L’auteur, Jean-Sébastien Fallu, est professeur agrégé à l’École de psychoéducation de l’Université de Montréal. Il réagit ici à la lettre de M. Frankie Bernèche intitulée «L’acceptabilité sociale du cannabis», publiée dans notre édition du 30 octobre dernier.
J’apprécie l’intention de faire évoluer le débat. À mes yeux, au-delà d’une déformation de mes propos et de la réalité, deux éléments se dégagent de cette lettre:
1) une remise en question des études sur lesquelles s’appuient mes interventions;
2) des estimations populationnelles, sans contextualisation, qui ne tiennent pas la route et qui nient l’expertise actuelle en santé publique au Québec, au Canada et à l’international.
D’abord, je n’ai jamais dit que l’acceptabilité sociale du cannabis devait se faire «sans réserve», mais au contraire, qu’il ne fallait pas banaliser ni glorifier son usage. Ensuite, au sujet de la plus grande toxicité de l’alcool, M. Bernèche répond «aucune» à la question «Quelles sont les études à long terme qui viennent valider cette position?», alors que la réponse est: «plusieurs». En effet, une littérature abondante sur le sujet existe. Voir particulièrement les travaux phares de David Nutt. M. Bernèche affirme ensuite que le cannabis est une «drogue […] nocive sur le plan de la santé». Soit, même si ce n’est pas si simple, mais c’est une substance largement consommée et la prohibition n’a non seulement pas empêché cet état de fait et son accessibilité, mais elle est aussi nocive, et ce, bien plus que le cannabis lui-même.
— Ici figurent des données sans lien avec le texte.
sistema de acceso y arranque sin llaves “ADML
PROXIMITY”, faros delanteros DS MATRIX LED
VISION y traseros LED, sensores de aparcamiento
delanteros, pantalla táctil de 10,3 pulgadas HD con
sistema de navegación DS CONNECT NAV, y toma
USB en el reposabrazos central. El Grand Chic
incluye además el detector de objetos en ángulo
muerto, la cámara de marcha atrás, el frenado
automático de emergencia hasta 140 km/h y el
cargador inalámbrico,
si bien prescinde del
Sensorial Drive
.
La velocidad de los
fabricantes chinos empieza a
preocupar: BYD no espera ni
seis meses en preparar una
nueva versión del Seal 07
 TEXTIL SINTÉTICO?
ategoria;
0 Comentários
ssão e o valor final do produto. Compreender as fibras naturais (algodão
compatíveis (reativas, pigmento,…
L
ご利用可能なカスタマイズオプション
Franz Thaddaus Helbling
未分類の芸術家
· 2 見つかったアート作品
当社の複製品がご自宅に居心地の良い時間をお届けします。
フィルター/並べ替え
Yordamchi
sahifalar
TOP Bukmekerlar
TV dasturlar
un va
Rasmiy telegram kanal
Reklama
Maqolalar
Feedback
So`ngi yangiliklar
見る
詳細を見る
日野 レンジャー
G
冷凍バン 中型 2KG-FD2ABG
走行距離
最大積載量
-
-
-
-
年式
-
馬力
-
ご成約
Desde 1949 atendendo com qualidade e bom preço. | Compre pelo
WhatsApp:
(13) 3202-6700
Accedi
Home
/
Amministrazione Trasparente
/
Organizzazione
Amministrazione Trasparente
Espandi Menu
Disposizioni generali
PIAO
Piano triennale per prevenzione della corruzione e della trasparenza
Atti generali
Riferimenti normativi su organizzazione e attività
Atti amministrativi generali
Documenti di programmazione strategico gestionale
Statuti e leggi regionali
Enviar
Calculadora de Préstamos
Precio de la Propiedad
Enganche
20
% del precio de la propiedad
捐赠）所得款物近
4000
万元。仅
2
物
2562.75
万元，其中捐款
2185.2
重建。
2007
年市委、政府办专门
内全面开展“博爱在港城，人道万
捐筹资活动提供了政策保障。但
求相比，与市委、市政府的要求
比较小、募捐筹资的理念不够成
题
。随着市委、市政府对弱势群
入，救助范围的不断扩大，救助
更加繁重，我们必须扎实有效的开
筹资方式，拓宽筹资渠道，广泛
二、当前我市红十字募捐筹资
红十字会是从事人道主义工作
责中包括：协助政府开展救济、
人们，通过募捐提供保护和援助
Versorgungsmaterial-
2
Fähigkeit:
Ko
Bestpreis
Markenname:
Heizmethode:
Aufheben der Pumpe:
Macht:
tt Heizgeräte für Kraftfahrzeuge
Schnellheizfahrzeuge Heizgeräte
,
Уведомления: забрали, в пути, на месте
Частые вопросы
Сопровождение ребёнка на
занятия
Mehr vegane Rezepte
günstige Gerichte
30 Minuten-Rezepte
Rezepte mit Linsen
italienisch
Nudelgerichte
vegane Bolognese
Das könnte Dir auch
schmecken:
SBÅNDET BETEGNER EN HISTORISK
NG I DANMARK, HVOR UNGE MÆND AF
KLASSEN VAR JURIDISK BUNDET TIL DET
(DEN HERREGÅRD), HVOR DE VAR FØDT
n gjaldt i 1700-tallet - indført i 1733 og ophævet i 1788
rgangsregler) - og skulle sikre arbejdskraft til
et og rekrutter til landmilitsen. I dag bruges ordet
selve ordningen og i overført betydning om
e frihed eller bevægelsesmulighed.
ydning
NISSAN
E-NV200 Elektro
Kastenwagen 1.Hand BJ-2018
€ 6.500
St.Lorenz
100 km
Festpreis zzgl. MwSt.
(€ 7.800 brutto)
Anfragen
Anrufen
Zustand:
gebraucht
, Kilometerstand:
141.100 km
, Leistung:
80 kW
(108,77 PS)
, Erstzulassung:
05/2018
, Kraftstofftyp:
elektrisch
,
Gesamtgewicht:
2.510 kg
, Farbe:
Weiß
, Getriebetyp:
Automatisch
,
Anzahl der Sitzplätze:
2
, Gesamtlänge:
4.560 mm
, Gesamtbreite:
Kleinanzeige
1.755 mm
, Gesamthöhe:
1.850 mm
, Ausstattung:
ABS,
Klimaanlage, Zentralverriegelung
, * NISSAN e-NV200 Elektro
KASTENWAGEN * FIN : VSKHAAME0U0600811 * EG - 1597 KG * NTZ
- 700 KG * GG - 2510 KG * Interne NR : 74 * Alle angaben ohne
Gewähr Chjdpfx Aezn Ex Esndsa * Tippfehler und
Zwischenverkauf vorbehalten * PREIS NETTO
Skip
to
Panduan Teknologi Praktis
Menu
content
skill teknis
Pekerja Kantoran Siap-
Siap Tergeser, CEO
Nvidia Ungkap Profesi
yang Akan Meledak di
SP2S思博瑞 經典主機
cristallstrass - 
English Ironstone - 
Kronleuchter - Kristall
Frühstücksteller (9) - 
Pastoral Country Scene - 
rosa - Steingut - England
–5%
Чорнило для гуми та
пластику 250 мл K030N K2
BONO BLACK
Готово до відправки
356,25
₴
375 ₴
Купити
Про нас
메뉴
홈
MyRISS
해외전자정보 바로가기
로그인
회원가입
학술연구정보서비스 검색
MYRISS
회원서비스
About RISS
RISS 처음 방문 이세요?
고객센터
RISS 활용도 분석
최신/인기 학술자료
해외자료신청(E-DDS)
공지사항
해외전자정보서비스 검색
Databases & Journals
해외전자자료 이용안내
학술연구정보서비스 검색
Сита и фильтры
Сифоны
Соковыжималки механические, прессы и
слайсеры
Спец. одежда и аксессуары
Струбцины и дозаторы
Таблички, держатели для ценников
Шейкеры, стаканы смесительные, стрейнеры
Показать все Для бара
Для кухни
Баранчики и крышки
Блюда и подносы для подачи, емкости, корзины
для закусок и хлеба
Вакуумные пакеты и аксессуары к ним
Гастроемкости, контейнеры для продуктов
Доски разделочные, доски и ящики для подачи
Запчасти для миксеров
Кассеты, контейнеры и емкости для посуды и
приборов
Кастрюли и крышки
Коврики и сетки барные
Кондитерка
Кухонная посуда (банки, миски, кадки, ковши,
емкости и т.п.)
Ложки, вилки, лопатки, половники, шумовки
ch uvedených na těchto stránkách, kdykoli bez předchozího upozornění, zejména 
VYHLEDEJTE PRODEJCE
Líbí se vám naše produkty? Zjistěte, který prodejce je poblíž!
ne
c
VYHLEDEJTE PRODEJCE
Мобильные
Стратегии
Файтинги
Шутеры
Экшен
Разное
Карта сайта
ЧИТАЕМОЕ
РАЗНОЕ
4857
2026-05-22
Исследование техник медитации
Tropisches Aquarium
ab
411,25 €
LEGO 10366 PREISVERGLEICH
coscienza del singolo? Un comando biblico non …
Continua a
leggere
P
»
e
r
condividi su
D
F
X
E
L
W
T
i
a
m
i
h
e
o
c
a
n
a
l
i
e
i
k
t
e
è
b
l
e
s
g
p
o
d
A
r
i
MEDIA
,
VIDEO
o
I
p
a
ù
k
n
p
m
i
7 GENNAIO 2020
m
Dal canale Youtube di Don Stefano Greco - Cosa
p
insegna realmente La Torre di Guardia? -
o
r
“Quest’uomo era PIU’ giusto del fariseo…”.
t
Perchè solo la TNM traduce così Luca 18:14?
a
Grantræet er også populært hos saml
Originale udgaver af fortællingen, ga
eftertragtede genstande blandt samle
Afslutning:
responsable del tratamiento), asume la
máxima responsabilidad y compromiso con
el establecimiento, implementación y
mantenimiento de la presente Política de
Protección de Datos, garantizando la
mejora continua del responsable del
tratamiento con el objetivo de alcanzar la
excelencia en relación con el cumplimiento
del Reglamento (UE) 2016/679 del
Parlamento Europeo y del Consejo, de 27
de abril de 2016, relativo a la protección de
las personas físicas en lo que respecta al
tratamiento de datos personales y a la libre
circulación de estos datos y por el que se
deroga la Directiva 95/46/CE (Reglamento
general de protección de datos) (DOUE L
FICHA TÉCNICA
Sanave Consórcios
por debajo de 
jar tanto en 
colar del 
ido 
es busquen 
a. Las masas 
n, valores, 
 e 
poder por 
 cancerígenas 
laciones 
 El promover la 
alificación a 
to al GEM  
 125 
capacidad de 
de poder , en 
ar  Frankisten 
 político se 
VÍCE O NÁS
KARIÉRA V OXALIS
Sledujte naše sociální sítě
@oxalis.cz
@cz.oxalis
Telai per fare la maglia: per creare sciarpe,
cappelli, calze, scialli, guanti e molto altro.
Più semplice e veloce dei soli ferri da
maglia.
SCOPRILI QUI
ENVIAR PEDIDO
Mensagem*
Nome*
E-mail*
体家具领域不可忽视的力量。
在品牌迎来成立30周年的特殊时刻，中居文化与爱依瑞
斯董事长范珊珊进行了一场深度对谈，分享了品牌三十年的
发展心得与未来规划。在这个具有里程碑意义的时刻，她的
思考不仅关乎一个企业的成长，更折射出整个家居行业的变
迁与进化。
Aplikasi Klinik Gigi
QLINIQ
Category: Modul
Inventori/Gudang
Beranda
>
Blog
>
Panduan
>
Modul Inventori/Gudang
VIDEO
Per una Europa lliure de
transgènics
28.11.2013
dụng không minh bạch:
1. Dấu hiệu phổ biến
D’autre part, même si cela déborde mon propos et mon expertise, M. Bernèche affirme que la légalisation du cannabis et la Loi sur la protection de la jeunesse sont «conflictuelles» vu l’exposition éventuelle des enfants à la fumée secondaire du cannabis, qui constituerait une forme de négligence parentale. Suivant cette logique, il faudrait accuser de négligence les parents qui fument la cigarette. Pourtant, ce n’est pas la consommation de substances qui est déterminante pour évaluer le risque, mais bien les comportements des parents et les dispositions qu’ils prennent pour justement éviter de mettre le développement des enfants à risque de compromission.
L’auteur se présente comme compétent en méthodes de recherche. J’en conclus que ce qui lui manque, ce sont principalement des sources fiables et une vision synthétique. En voici quelques-unes: Le rapport des National Academies of Science, Engineering and Medicine et ceux de la Commission globale sur les politiques de drogue. Les mémoires de l’Institut national de santé publique du Québec, de la Direction régionale de santé publique de Montréal et de l’Institut universitaire sur les dépendances au sujet du projet de loi 157. Du côté scientifique, Drug policy and the public good de Babor et coll. (2010), Lower-risk cannabis use guidelines de Fischer et coll. (2017) ainsi que l’éditorial du British Medical Journal (2018), Drugs Should be Legalized, Regulated, and Taxed.
En prenant connaissance des études de qualité, M. Bernèche verrait que celles-ci ne montrent pas d’impacts sur le cerveau, mais les suggèrent. Il verrait aussi que la relation entre le cannabis et la santé mentale est éminemment complexe. Les statistiques qu’il nous présente ne renseignent d’ailleurs aucunement sur une présumée relation causale. Par exemple, le TDAH n’est pas conçu comme une conséquence de la consommation de cannabis, mais comme un facteur prédisposant à une consommation chronique. Aussi, le THC peut effectivement produire des symptômes anxieux, sans nécessairement déclencher un trouble anxieux, mais une automédication des symptômes ou d’un trouble d’anxiété est fréquente. Les récentes recensions et consensus d’experts montrent d’ailleurs que le cannabis serait très peu en cause dans le développement d’un trouble d’anxiété, sauf pour exacerber les symptômes d’un trouble déjà présent. La légalisation pourrait d’ailleurs être positive à cet égard en donnant accès à du cannabis à moins forte teneur en THC et contenant du CBD, de mieux en mieux connu pour ses propriétés anxiolytiques.
Comme l’auteur nous le rappelle, ce n’est pas le fait d’une intervention médiatique qui nous positionne comme expert, ce sont, entre autres, les études qui appuient nos interventions et la pertinence de nos arguments.